- Crypto hacks totaled $112.53 million throughout January and February 2026, with January accounting for many losses.
- February noticed a pointy decline in stolen funds, however losses remained concentrated in a number of main incidents.
- Cross-chain bridges, DeFi protocols, and phishing assaults proceed to pose systemic safety dangers.
Crypto hasn’t had the cleanest begin to 2026. In accordance with information shared by PeckShield, hacks throughout January and February resulted in $112.53 million in losses. That’s not catastrophic within the context of prior years, but it surely’s removed from reassuring both.
February did present a noticeable slowdown. Nonetheless, whenever you zoom out and mix each months, the message is fairly clear: safety dangers aren’t fading. They’re simply shifting form.

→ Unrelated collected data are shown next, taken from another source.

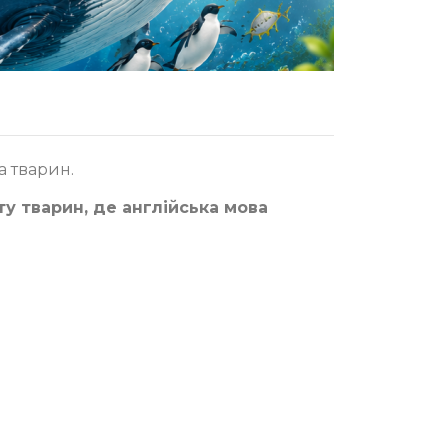
а тварин.
ту тварин, де англійська мова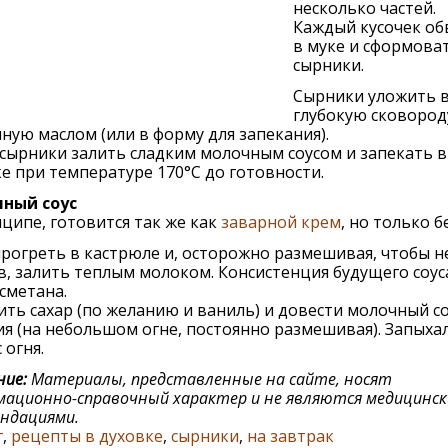
несколько частей.
Каждый кусочек об
в муке и сформова
сырники.
Сырники уложить 
глубокую сковород
ную маслом (или в форму для запекания).
сырники залить сладким молочным соусом и запекать в
е при температуре 170°С до готовности.
ный соус
ципе, готовится так же как
заварной крем
, но только б
рогреть в кастрюле и, осторожно размешивая, чтобы н
, залить теплым молоком. Консистенция будущего соуса
 сметана.
ть сахар (по желанию и ваниль) и довести молочный со
я (на небольшом огне, постоянно размешивая). Запыхал
 огня.
ие:
Материалы, представленные на сайте, носят
ационно-справочный характер и не являются медицинс
ндациями.
г
,
рецепты в духовке
,
сырники
,
на завтрак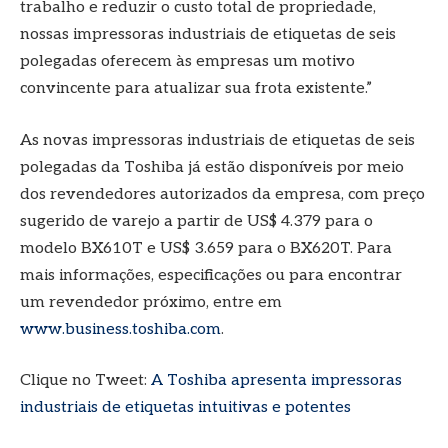
trabalho e reduzir o custo total de propriedade,
nossas impressoras industriais de etiquetas de seis
polegadas oferecem às empresas um motivo
convincente para atualizar sua frota existente.”
As novas impressoras industriais de etiquetas de seis
polegadas da Toshiba já estão disponíveis por meio
dos revendedores autorizados da empresa, com preço
sugerido de varejo a partir de US$ 4.379 para o
modelo BX610T e US$ 3.659 para o BX620T. Para
mais informações, especificações ou para encontrar
um revendedor próximo, entre em
www.business.toshiba.com
.
Clique no Tweet:
A Toshiba apresenta impressoras
industriais de etiquetas intuitivas e potentes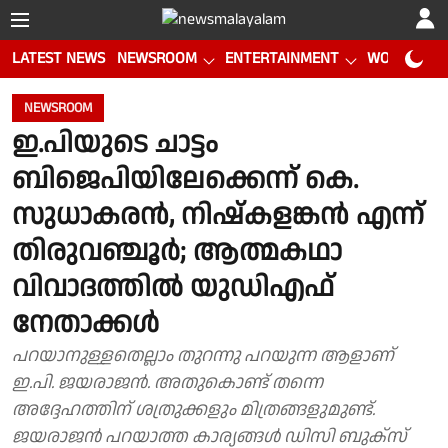
LATEST NEWS
NEWSROOM
ENTERTAINMENT
WORLD CUP
NEWSROOM
ഇ.പിയുടെ ചാട്ടം
ബിജെപിയിലേക്കെന്ന് കെ.
സുധാകരന്‍, നിഷ്‌കളങ്കന്‍ എന്ന്
തിരുവഞ്ചൂര്‍; ആത്മകഥാ
വിവാദത്തില്‍ യുഡിഎഫ്
നേതാക്കള്‍
പറയാനുള്ളതെല്ലാം തുറന്നു പറയുന്ന ആളാണ്
ഇ.പി. ജയരാജന്‍. അതുകൊണ്ട് തന്നെ
അദ്ദേഹത്തിന് ശത്രുക്കളും മിത്രങ്ങളുമുണ്ട്.
ജയരാജന്‍ പറയാത്ത കാര്യങ്ങള്‍ ഡിസി ബുക്‌സ്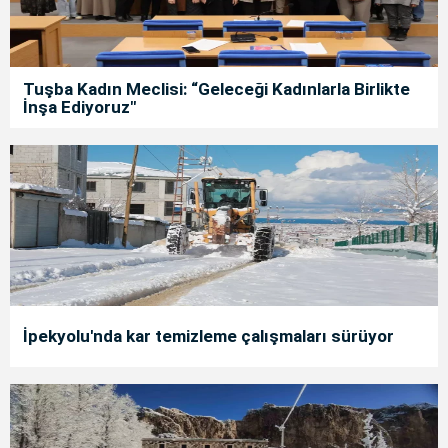
Tuşba Kadın Meclisi: “Geleceği Kadınlarla Birlikte
İnşa Ediyoruz"
İpekyolu'nda kar temizleme çalışmaları sürüyor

January Carried the Heaviest Harm
January alone accounted for $86.01 million in losses throughout 16 separate hacks. Curiously, that determine represents a slight 1.42% year-on-year decline in comparison with January 2025, which recorded $87.25 million in stolen funds. So technically, it’s “higher.” However barely.
On a month-on-month foundation, losses have been truly 13.25% increased than December 2025’s $75.95 million. So the 12 months didn’t precisely begin on steady footing.
What stands out most is focus. A handful of exploits drove nearly all of harm. Step Finance topped the listing with $28.9 million misplaced, adopted carefully by Truebit at $26.4 million and SwapNet at $13.3 million. Saga reported $7 million in losses, whereas Makina Finance misplaced $4.13 million, although about $2.7 million of that was later recovered.
After which there’s phishing.
PeckShield famous that phishing-related losses exceeded $300 million in January alone. That quantity dwarfs good contract exploits and underscores one thing uncomfortable: social engineering stays one among crypto’s weakest hyperlinks. Code could be audited. Human habits, not a lot.
February Declines Sharply, However Dangers Persist
February’s numbers have been considerably decrease, at the very least on the floor. The sector recorded 15 main hacks totaling $26.52 million, a 69.2% drop from January. 12 months-on-year, the decline seems much more dramatic, down 98.2% in comparison with February 2025.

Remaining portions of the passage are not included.